The bifA gene influences c-di-GMP levels in vivo. (A) Autoradiographs of representative two-dimensional TLC plates used to separate [³²P]orthophosphate-labeled, acid-extracted whole-cell extracts prepared from both the WT and the ΔbifA mutant. The circle indicates the position of c-di-GMP. (B) Quantification of c-di-GMP levels. Autoradiographs were analyzed using the Storm 860 and ImageQuant software (v5.1). The percentage of label incorporated into c-di-GMP was normalized to total ³²P labeling and expressed as the percentage of c-di-GMP. The asterisk indicates statistical significance (P < 0.02).

FIG. 7.

Genetic interactions between bifA and sadB in relation to biofilm formation, EPS production, and swarming. (A) Quantification of CV-stained biofilm formed by the WT, the ΔbifA mutant, the sadB mutant, and the ΔbifA sadB double mutant.
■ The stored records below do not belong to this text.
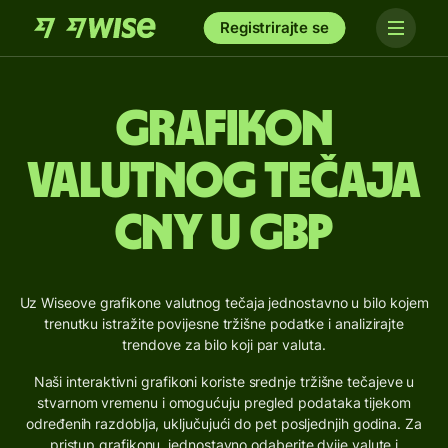
Registrirajte se
Grafikon
valutnog tečaja
CNY u GBP
Uz Wiseove grafikone valutnog tečaja jednostavno u bilo kojem
trenutku istražite povijesne tržišne podatke i analizirajte
trendove za bilo koji par valuta.
Naši interaktivni grafikoni koriste srednje tržišne tečajeve u
stvarnom vremenu i omogućuju pregled podataka tijekom
određenih razdoblja, uključujući do pet posljednjih godina. Za
pristup grafikonu, jednostavno odaberite dvije valute i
Cells were grown for 8 h prior to CV staining. (B) CR binding by the indicated strains. Plates were incubated for 24 h at 37°C, followed by 48 h at room temperature. (C) Diameter (in millimeters) of swarm zones plotted for each of the indicated strains. Swarm plates were incubated for 16 h at 37°C. (D) Swim reversal frequencies of the indicated strains under high-viscosity (15% Ficoll) conditions are plotted. Approximately 135 total cells were counted per strain to determine the reversal frequency, expressed as the number of reversals per cell. The asterisks indicate statistical significance (P < 0.0005).